TASK — State how many lines in the material hold the string "jewelry"; nothing besides that number is expected.

DATA UNDER STUDY —
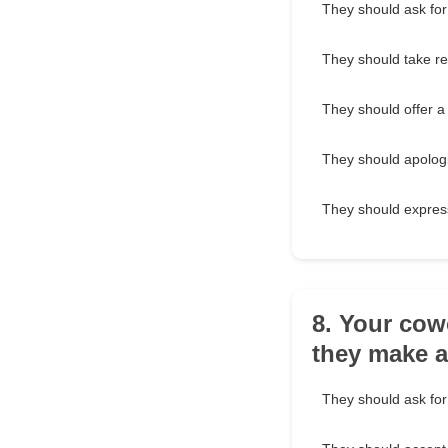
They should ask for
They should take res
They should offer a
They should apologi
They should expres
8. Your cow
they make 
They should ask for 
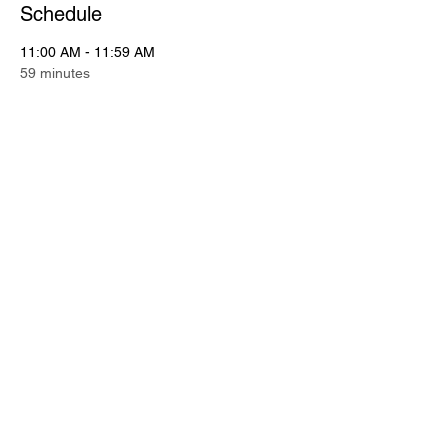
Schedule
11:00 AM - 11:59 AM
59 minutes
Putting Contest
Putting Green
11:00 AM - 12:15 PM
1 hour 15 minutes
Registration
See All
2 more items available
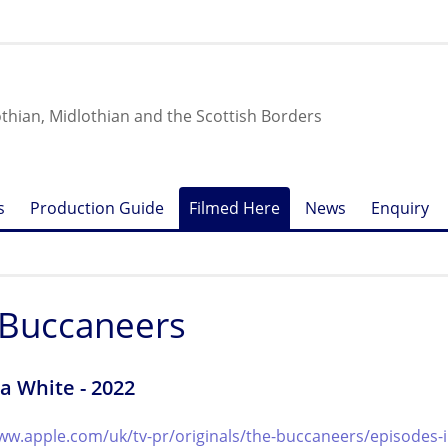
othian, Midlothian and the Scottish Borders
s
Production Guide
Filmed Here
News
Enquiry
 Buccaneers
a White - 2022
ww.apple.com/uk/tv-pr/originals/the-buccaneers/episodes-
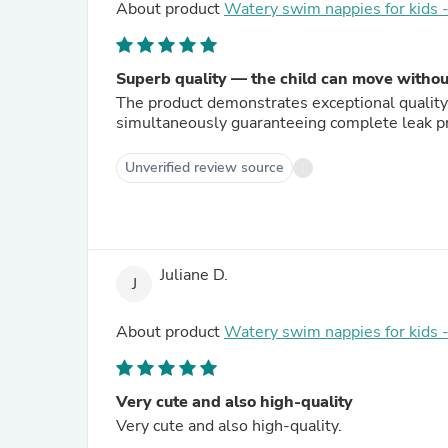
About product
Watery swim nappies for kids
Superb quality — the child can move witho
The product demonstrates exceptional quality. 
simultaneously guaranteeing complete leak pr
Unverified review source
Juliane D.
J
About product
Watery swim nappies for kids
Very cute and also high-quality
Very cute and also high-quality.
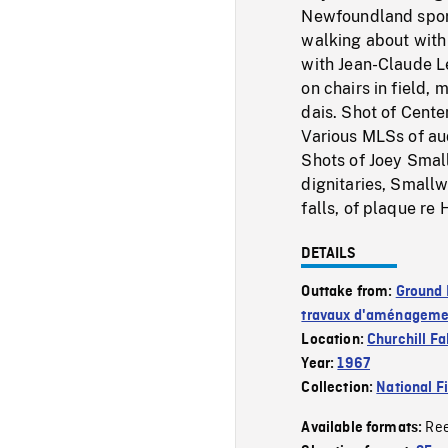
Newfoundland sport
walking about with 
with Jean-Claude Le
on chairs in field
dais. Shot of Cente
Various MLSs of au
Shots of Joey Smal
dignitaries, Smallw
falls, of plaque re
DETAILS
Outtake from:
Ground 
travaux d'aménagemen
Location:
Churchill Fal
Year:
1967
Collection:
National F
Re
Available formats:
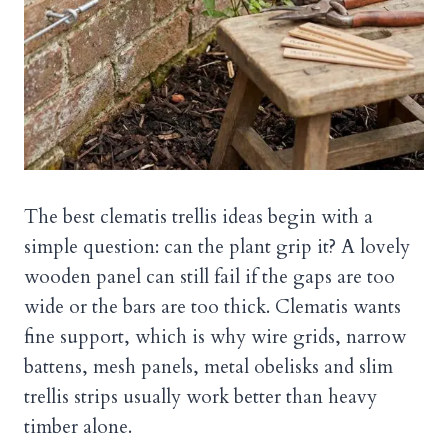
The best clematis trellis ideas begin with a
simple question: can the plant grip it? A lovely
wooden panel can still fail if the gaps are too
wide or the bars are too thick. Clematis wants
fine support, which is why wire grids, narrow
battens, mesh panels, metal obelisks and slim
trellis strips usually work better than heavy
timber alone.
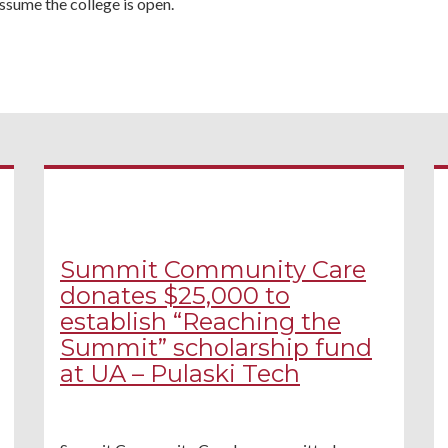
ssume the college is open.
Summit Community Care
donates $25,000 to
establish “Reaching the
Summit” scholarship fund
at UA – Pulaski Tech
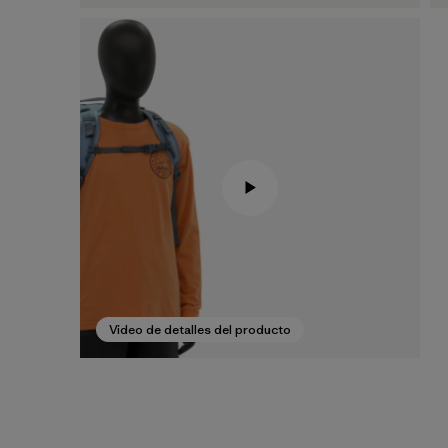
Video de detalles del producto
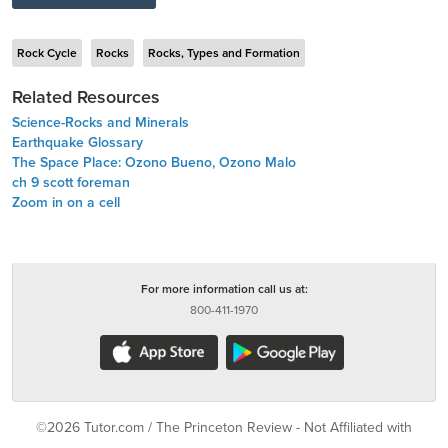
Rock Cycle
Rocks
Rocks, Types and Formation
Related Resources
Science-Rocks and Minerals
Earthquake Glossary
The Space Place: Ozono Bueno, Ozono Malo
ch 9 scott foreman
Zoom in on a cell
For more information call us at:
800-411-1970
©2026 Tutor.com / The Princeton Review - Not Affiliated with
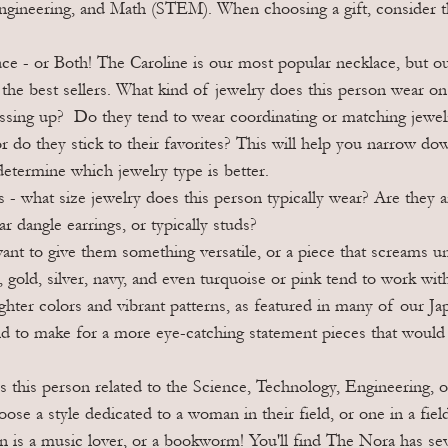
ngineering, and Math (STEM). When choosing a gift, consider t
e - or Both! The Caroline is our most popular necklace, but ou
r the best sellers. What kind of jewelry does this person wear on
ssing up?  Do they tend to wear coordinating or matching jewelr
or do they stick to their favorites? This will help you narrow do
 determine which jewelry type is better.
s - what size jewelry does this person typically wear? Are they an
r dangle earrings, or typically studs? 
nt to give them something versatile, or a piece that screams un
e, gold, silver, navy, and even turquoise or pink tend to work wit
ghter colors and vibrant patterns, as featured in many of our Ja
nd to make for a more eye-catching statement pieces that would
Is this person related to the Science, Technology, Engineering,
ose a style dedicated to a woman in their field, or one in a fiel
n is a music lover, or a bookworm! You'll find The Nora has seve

RESPONSE TO THE EXERCISE — 3